Use personal login page rather than Auth /login standard url

rafael4 · December 22, 2023, 11:19pm

During application setup in auth0 dashboard, auth middleware from 'express-openid-connect library automatic set a /login page in my API.

But i dont want to use this Standard auth0 login page. I want to use my own login page and connect it with Database Authentication - Then, after my login, if mfa is required, i want to be redirected to Auth0 MFA page.

How can i do this?

router.post('/token', limiter, oauth2Validations.validateCreateToken, (req, res) => {
  const authInfo = _.clone(req.body)

  const ip = req.ip
  authInfo.ip = ip.split(',')[0]
  if (!req.oidc.isAuthenticated()) {
    return res.oidc.login({
      authorizationParams: {
        connection: 'Username-Password-Authentication',
      },
    })
  }
  usersApp
    .oauth2PasswordAuth(authInfo, res)
    .then((payload) => {
      res.status(200).json(payload)
    })
    .catch((err) => {
      processError(res, err)
    })
})

I would like to use this route, but when i try to connect with database, i receive a cors error in auth0 /authorize route

spoudel · December 23, 2023, 3:25pm

Allow cross origin authentication in your application dashboard.
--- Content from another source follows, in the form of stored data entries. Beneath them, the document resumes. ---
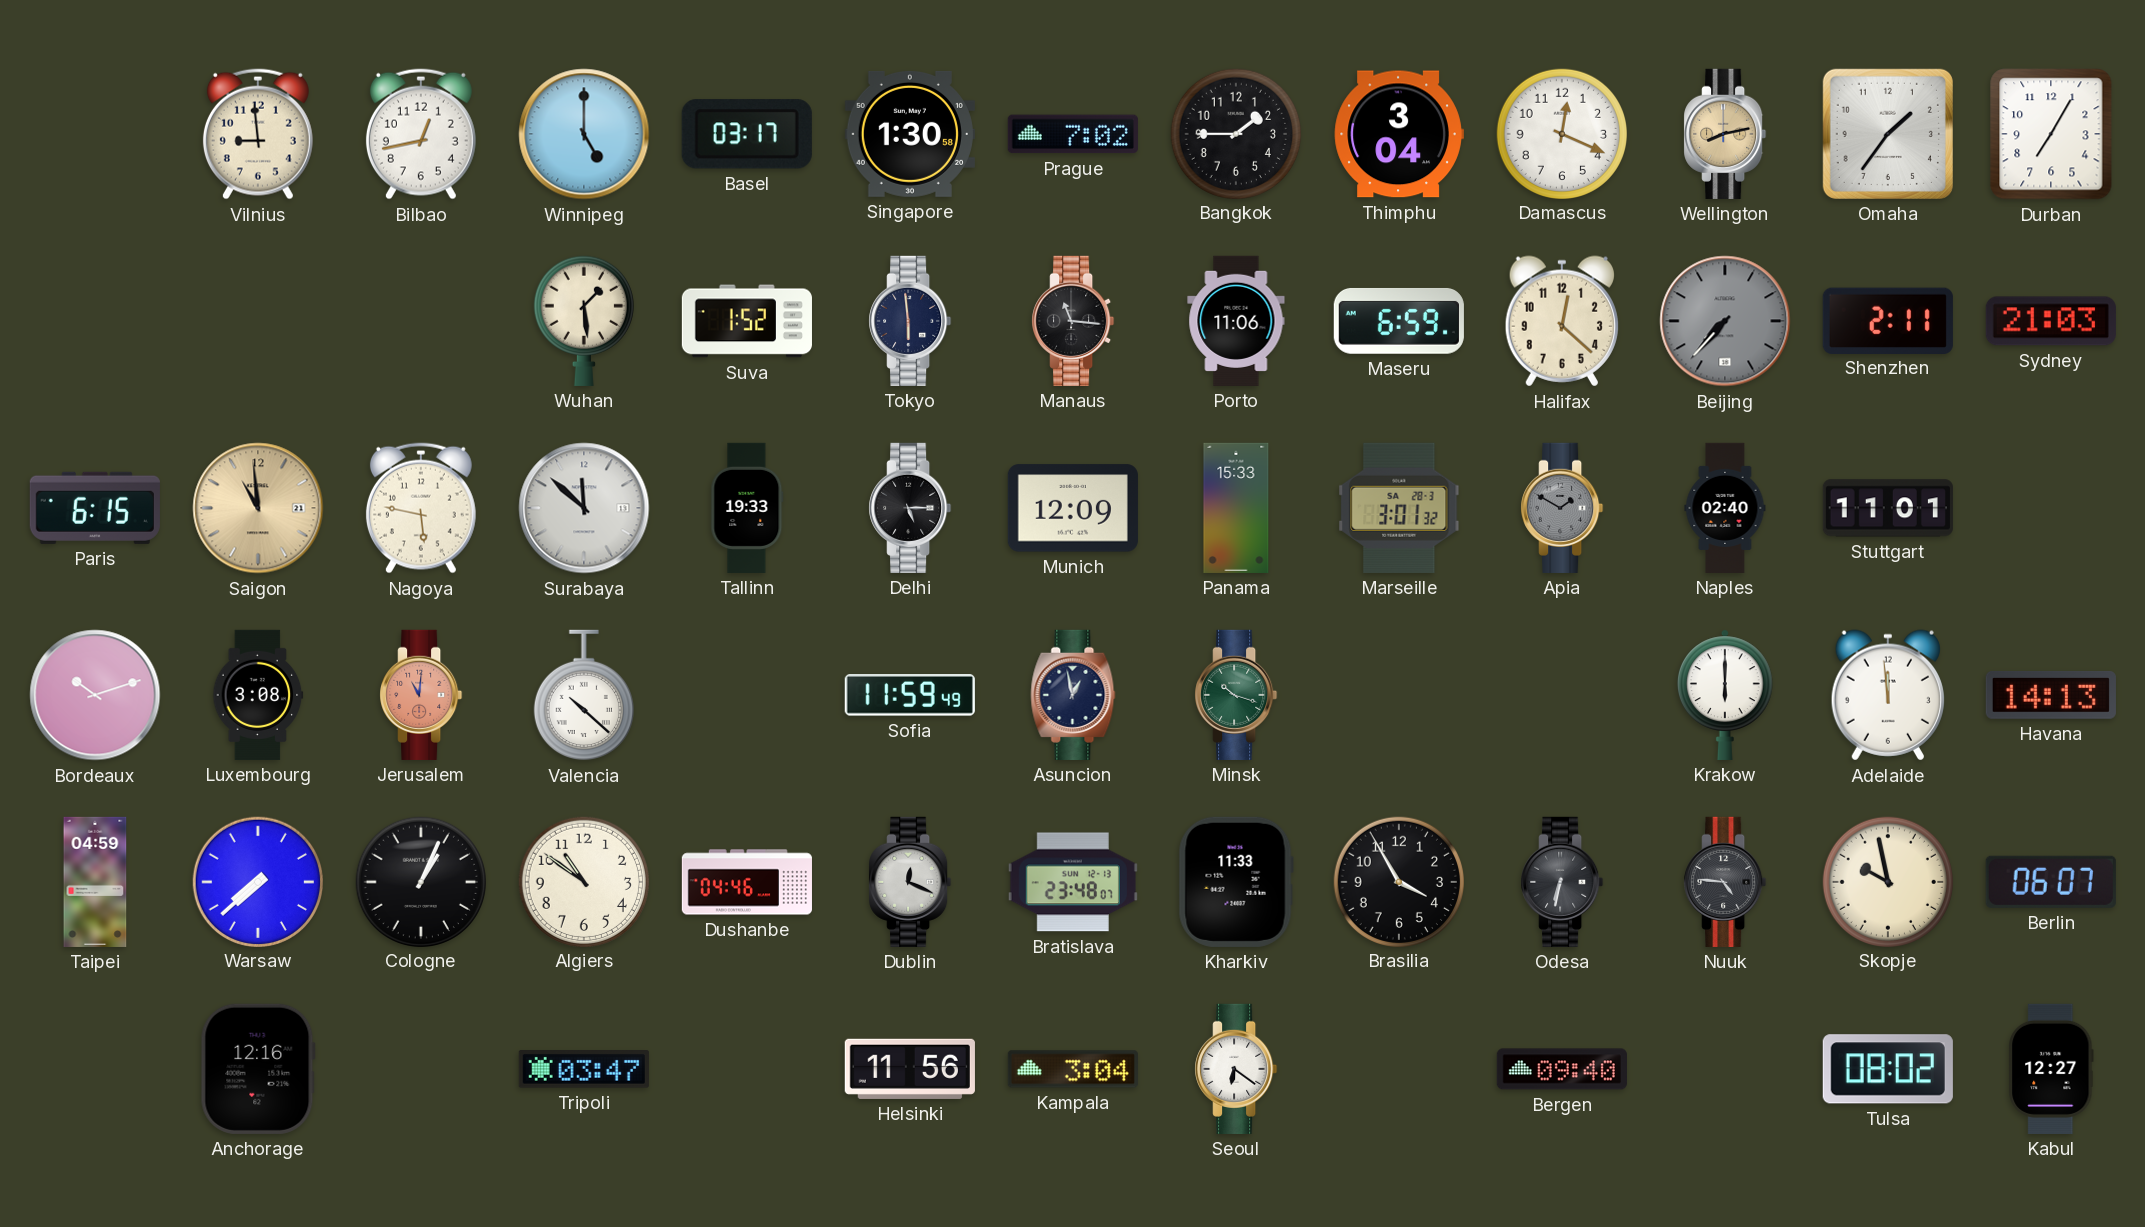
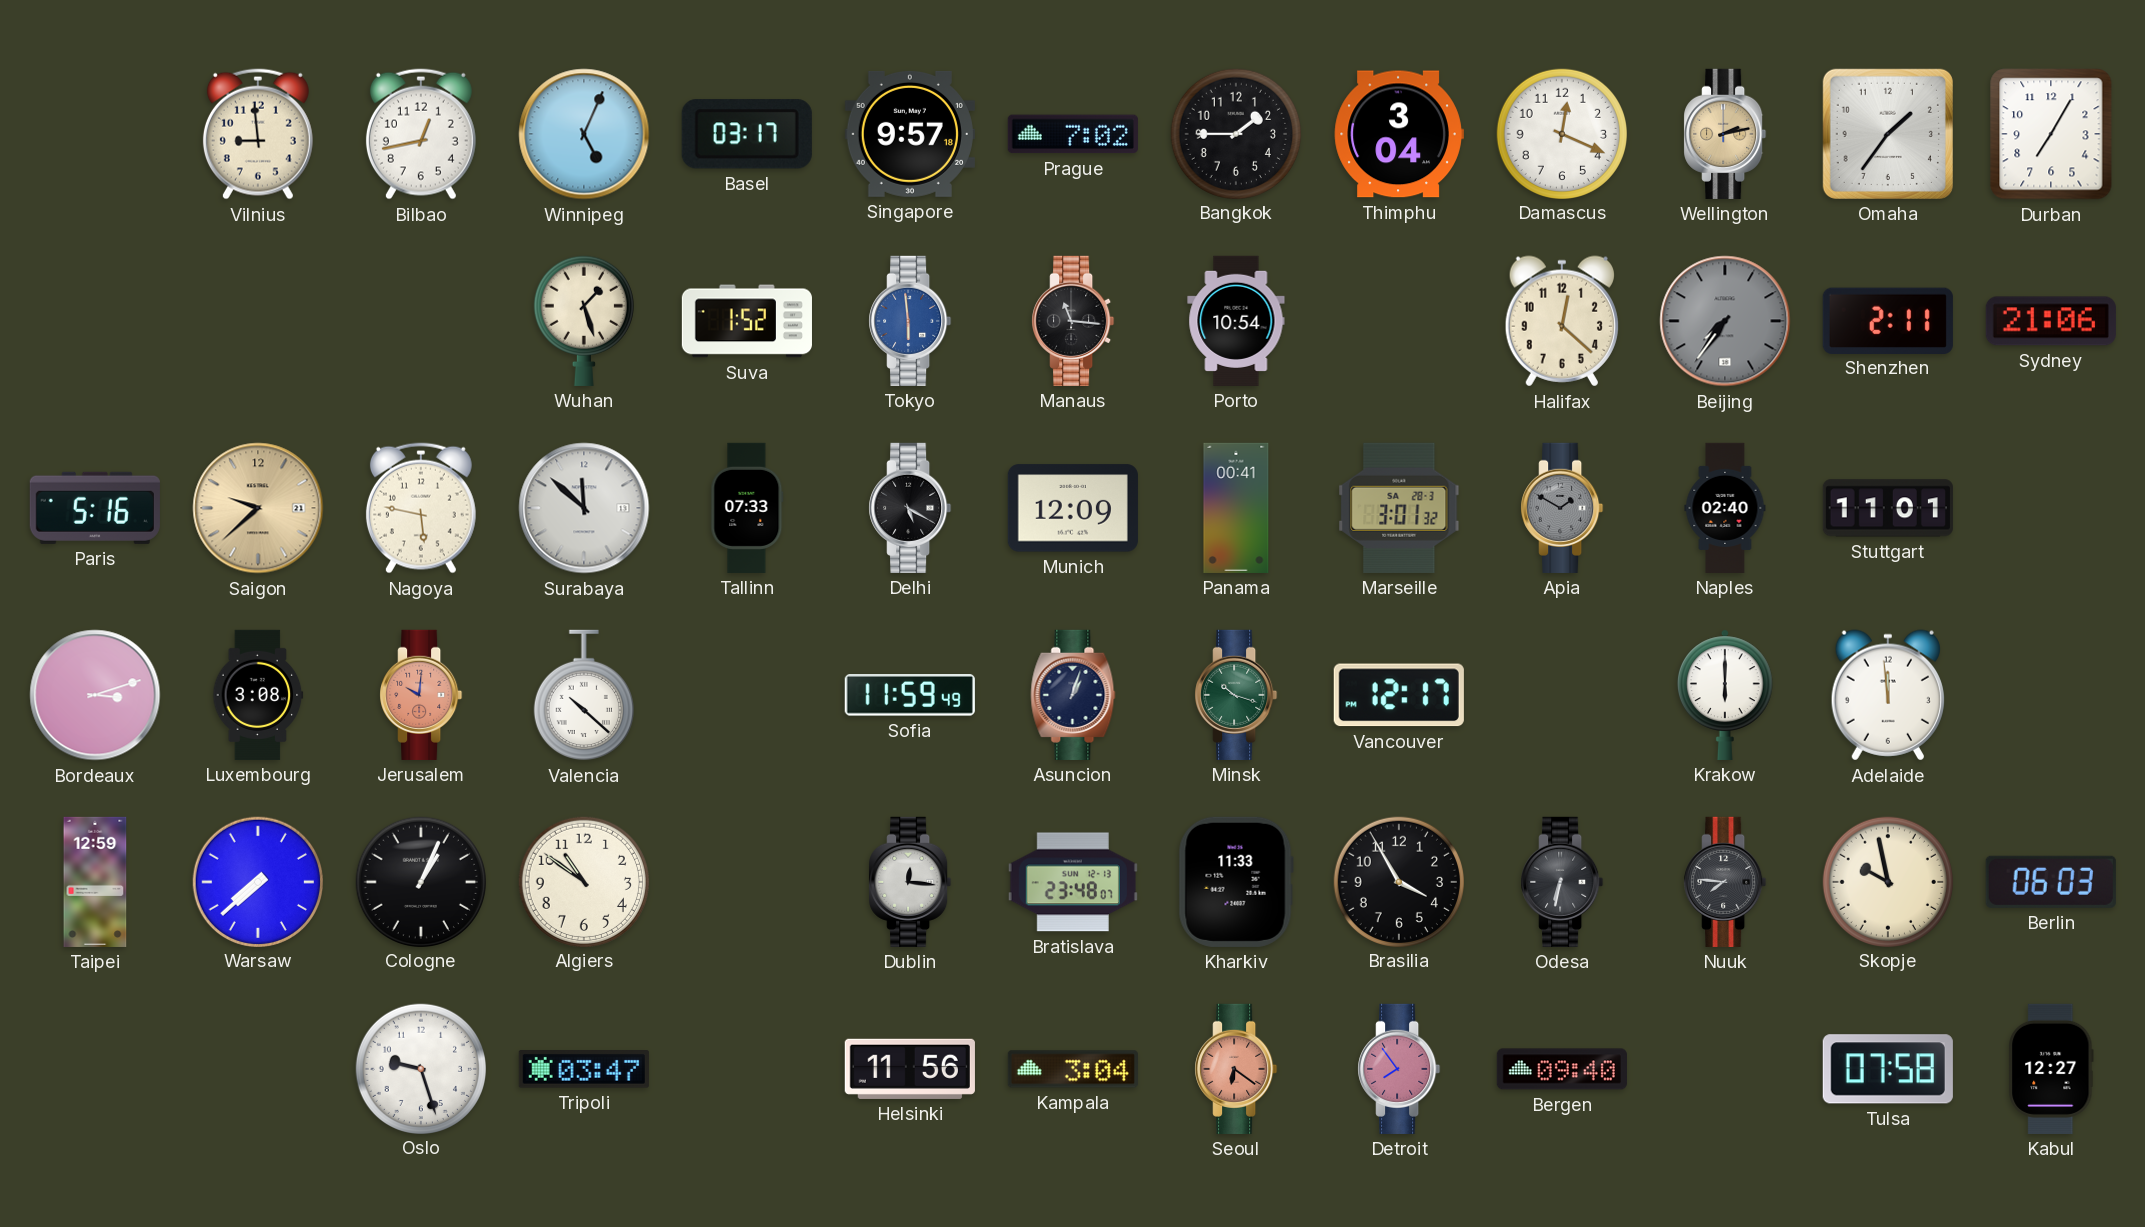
Winnipeg: 5:00 -> 5:04
Singapore: 1:30 -> 9:57
Wellington: 8:13 -> 2:13
Wuhan: 1:29 -> 1:27
Tokyo dial: navy -> blue
Porto: 11:06 -> 10:54
Maseru: 6:59 -> none
Beijing: 7:37 -> 7:36
Sydney: 21:03 -> 21:06
Paris: 6:15 -> 5:16
Saigon: 10:59 -> 9:38
Tallinn: 19:33 -> 07:33
Delhi: 5:15 -> 5:20
Panama: 15:33 -> 00:41
Bordeaux: 10:12 -> 3:12
Jerusalem: 11:01 -> 10:01
Asuncion: 12:58 -> 1:03
Vancouver: none -> 12:17
Havana: 14:13 -> none
Taipei: 04:59 -> 12:59
Dushanbe: 04:46 -> none
Dublin: 12:19 -> 12:16
Nuuk: 4:46 -> 7:46
Berlin: 06:07 -> 06:03
Anchorage: 12:16 -> none
Oslo: none -> 9:27
Seoul dial: white -> salmon
Detroit: none -> 7:54
Tulsa: 08:02 -> 07:58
You would also have to add the allowed web origin.

rafael4 · December 24, 2023, 4:09pm

And it still does not work

spoudel · December 30, 2023, 12:56am

Forgot to mention, you might also need a custom domain, because you’re authorization request actually looks like https://<your_canonical_domain>/oauth/authorize . If you have a custom domain you can deploy your app to the same server to make it look like the request is coming from the same origin.
You would need to maintain Effective Top Level Domain (ETLD) +1 rule to perform a successful cross-origin authorization.
Let me know if you find a workaround.